- **Records from a data source**
------------------------------------------------------------
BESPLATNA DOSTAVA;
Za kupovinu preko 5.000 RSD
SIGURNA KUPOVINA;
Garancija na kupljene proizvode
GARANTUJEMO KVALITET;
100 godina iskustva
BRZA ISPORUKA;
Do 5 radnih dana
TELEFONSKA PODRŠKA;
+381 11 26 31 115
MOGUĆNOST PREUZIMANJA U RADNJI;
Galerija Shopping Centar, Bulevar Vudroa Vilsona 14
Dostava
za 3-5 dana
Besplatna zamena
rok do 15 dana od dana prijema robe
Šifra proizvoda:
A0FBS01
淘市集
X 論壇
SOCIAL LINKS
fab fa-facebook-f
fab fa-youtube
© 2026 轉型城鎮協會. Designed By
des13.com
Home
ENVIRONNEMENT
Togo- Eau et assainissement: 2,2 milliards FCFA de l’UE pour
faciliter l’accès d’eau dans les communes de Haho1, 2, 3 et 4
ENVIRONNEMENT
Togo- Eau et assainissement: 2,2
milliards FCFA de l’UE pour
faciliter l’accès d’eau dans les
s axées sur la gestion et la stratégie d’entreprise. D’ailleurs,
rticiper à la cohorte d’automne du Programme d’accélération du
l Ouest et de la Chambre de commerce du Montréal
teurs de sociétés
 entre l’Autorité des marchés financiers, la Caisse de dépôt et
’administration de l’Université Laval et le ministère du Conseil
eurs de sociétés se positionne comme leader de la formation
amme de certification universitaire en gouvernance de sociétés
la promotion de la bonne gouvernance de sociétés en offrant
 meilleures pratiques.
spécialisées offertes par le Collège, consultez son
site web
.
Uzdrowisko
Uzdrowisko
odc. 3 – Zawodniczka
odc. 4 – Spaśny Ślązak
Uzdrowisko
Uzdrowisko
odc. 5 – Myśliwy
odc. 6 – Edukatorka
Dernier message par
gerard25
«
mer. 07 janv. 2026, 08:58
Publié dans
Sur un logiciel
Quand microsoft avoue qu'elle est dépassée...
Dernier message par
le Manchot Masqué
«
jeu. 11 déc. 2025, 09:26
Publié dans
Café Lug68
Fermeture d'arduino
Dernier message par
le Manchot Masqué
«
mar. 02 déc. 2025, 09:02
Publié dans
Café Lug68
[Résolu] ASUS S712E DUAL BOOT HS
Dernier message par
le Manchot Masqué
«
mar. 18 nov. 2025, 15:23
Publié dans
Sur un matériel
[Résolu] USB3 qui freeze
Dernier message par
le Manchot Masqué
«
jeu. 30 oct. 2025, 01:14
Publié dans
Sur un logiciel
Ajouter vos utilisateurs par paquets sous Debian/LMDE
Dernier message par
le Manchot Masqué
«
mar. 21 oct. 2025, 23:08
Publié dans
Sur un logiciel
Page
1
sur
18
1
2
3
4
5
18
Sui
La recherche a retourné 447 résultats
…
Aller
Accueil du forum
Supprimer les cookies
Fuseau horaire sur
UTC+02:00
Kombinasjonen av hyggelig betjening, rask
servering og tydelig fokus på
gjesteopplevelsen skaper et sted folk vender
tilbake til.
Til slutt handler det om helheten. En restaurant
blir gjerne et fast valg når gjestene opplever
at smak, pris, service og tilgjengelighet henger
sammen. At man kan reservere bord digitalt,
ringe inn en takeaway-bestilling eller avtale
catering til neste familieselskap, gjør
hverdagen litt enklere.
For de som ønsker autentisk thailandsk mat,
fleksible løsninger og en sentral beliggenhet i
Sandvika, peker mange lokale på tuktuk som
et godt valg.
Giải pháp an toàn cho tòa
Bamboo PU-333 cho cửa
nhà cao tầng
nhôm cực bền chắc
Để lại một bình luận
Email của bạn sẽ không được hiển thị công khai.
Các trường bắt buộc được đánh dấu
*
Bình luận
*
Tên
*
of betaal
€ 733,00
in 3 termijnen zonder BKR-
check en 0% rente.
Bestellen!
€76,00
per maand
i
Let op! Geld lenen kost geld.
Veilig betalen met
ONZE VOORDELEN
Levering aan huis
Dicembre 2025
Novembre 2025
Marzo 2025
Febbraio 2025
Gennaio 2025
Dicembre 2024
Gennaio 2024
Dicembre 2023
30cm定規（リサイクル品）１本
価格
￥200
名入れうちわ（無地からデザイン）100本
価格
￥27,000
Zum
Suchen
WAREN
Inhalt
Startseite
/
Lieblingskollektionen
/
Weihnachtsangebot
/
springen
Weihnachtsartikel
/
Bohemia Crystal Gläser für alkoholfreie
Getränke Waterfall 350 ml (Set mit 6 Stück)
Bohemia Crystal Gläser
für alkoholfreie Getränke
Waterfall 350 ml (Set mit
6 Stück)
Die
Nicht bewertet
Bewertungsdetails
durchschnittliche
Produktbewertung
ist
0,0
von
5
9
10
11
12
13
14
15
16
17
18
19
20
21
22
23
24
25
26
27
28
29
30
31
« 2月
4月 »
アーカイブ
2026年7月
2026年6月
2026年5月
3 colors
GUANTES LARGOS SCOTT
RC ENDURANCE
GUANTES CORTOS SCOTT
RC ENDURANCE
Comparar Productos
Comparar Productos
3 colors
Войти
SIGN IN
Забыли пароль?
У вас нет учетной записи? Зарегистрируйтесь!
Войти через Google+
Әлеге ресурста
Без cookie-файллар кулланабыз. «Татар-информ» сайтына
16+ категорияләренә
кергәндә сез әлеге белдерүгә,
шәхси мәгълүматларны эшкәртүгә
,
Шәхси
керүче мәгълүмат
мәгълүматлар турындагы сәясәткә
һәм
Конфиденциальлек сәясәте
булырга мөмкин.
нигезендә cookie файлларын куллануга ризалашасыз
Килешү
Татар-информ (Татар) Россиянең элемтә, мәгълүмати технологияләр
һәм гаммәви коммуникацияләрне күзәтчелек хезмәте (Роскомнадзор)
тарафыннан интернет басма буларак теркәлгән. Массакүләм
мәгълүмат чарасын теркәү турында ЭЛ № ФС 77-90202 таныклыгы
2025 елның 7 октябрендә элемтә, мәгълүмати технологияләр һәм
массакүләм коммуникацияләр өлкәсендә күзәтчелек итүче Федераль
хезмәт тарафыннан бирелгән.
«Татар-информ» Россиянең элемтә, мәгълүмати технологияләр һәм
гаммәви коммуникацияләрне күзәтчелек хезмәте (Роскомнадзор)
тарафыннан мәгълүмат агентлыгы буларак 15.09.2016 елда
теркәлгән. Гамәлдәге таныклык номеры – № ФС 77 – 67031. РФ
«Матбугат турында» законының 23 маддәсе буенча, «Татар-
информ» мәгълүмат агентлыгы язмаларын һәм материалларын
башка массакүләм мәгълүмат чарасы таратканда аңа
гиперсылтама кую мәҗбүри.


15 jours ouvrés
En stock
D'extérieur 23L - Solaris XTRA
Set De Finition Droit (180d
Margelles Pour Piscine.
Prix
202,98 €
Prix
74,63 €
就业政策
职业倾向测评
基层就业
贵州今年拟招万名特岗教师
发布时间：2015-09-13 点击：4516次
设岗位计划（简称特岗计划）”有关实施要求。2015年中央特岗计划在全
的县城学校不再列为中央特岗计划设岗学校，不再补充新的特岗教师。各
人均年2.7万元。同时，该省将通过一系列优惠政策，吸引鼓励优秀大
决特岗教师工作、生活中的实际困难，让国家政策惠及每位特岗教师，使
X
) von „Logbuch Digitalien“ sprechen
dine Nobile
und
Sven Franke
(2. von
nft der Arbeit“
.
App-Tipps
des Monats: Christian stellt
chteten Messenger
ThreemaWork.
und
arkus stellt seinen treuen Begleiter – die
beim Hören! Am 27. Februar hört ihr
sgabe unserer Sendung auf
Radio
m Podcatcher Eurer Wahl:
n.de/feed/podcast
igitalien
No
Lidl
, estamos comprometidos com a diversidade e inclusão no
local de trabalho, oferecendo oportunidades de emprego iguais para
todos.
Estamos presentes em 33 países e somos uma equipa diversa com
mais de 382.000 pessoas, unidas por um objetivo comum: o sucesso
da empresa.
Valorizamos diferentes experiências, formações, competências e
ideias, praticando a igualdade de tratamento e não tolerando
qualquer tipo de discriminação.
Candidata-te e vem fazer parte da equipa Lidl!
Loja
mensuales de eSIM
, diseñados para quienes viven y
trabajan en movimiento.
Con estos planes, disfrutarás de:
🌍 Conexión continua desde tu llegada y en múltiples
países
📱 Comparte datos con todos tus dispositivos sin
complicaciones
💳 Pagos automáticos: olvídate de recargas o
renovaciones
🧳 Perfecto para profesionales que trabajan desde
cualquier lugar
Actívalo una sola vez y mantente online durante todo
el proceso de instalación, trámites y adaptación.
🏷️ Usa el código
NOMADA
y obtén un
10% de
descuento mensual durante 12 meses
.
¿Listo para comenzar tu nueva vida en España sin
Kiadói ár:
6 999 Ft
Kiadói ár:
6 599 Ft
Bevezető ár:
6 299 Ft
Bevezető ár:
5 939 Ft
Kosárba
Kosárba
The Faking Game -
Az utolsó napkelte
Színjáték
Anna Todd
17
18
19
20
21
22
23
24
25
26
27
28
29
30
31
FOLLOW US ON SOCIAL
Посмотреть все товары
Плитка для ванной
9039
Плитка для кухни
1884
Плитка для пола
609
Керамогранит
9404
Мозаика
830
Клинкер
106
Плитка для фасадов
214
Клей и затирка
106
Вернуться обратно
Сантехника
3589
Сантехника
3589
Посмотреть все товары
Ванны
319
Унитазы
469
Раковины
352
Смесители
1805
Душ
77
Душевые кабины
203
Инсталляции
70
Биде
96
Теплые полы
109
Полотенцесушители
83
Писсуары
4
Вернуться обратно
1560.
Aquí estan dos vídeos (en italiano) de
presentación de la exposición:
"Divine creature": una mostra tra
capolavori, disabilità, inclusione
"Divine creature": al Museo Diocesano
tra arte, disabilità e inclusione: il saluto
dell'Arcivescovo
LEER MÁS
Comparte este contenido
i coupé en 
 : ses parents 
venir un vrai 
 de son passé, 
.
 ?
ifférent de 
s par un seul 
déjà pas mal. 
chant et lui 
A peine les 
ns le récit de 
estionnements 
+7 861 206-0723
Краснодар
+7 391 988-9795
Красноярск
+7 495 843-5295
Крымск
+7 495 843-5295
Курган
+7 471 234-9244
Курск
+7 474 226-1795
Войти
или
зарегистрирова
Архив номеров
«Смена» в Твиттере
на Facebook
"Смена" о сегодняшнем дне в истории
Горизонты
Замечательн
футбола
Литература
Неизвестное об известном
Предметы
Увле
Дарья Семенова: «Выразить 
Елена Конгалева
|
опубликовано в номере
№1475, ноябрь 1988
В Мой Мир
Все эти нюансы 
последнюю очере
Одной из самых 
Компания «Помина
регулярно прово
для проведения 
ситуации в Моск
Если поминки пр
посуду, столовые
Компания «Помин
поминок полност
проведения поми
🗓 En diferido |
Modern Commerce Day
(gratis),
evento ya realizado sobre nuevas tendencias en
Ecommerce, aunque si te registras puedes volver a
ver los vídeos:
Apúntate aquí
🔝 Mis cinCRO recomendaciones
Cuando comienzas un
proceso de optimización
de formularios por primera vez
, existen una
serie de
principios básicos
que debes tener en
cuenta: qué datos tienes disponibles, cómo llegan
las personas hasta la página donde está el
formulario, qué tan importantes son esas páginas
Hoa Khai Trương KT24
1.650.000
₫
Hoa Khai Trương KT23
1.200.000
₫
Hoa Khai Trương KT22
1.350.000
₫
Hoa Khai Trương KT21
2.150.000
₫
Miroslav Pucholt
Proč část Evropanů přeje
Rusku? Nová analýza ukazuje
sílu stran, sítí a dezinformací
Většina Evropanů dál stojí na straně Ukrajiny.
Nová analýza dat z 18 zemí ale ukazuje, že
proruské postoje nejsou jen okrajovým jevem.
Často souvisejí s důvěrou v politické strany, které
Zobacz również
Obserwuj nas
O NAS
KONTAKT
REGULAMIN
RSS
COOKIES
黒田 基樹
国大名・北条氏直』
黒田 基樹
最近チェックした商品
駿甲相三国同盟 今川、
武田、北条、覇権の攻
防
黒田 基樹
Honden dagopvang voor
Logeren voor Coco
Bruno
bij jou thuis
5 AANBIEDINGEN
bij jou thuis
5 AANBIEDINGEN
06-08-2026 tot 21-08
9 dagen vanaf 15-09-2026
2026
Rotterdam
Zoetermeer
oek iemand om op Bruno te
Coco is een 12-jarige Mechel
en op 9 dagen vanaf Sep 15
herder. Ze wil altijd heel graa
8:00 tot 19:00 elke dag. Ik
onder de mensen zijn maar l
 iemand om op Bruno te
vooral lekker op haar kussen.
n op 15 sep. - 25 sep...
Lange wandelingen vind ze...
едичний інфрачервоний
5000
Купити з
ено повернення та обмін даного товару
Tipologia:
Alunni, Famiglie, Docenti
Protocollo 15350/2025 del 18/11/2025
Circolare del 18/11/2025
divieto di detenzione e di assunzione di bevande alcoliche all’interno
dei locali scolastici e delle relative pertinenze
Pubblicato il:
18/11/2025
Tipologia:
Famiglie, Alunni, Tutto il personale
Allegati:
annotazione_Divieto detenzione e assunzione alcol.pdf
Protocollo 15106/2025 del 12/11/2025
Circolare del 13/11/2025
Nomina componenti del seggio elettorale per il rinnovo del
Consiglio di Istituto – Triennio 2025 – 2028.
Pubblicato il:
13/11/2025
------------------------------------------------------------
- **Problem to solve**
Go through the entries and report every line with the string "буларак".

- **Answer section**
тарафыннан интернет басма буларак теркәлгән. Массакүләм
тарафыннан мәгълүмат агентлыгы буларак 15.09.2016 елда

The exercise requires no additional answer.